IL LAVORO DEL PROSSIMO ANNO

Nel corso di quest’anno un il gruppo di lavoro “Organization Co-design” (altra interessante novità di quest’anno) proverà a produrre un documento organizzativo basato su questa idea (se qualcuno vuole dare una mano… si lavora in inglese però). Speriamo quindi di arrivare al prossimo meeting con una definizione più completa e una migliorata capacità di riconoscere nella complessità i nodi fondamentali che sono utili allo sviluppo di un processo.

Accogliere la complessità è infatti una delle sfide più grandi quando si cerca di introdurre il pensiero sistemico nell’attuale struttura culturale. Un limite che determina poi il nostro modo di organizzarci e di gerarchizzare le relazioni.
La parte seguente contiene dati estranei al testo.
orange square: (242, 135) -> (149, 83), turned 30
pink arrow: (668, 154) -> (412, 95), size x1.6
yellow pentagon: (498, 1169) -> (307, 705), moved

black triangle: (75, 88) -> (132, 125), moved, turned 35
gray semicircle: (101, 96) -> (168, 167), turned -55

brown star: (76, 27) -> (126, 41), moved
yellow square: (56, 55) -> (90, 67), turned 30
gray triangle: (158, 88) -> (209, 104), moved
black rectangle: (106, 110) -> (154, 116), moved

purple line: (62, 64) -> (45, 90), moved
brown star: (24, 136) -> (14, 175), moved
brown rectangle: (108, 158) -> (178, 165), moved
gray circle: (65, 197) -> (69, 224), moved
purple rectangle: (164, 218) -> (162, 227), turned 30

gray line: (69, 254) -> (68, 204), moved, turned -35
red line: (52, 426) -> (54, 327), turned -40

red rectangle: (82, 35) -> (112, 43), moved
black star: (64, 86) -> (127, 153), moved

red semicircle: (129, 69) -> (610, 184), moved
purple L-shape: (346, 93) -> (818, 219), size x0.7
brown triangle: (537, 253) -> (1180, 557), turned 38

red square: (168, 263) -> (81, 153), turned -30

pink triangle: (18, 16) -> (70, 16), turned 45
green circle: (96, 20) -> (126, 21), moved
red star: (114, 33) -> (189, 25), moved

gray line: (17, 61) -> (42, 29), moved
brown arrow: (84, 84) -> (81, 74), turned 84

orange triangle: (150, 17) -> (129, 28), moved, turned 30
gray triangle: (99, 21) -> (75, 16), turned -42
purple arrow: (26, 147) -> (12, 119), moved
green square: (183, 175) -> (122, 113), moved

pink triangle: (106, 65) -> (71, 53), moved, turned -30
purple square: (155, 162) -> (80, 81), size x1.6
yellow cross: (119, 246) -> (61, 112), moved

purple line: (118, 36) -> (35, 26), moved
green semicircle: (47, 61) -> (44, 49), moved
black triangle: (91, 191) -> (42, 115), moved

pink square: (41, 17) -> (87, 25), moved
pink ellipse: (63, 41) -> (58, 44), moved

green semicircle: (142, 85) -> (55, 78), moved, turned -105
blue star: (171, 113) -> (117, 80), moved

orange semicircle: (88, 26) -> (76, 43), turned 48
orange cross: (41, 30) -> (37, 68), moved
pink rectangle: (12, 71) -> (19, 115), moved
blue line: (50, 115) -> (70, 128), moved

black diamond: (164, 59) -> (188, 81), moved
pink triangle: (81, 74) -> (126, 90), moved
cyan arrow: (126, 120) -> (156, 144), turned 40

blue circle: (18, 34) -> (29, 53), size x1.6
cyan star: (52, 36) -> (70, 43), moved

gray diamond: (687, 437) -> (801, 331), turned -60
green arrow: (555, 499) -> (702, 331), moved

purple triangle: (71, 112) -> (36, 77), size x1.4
Il limite tra elasticità e caos però ci spaventa, tanto che spesso, quando le cose si mettono male, continuiamo a preferire l’uomo solo al comando rispetto alla complessità del pensiero collettivo (pur sapendo che quest’ultimo funziona meglio).

Quello che mi affascina profondamente nei tentativi che si fanno all’interno del processo di Transizione è che si cerca di trovare, davvero, soluzioni adatte al mondo reale per superare questi blocchi che impediscono l’evoluzione della cultura e della società.

Lo stesso tipo di problema lo ritroviamo ogni giorno nelle nostre attività a livello locale, nella raccolta firme di fronte alla scuola, nella difficoltà di costruire strutture organizzative che superino i confini delle singole associazioni, enti, partiti, ecc.

Vediamo se si riesce a individuare un’altro COME anche per questo, sono fiducioso.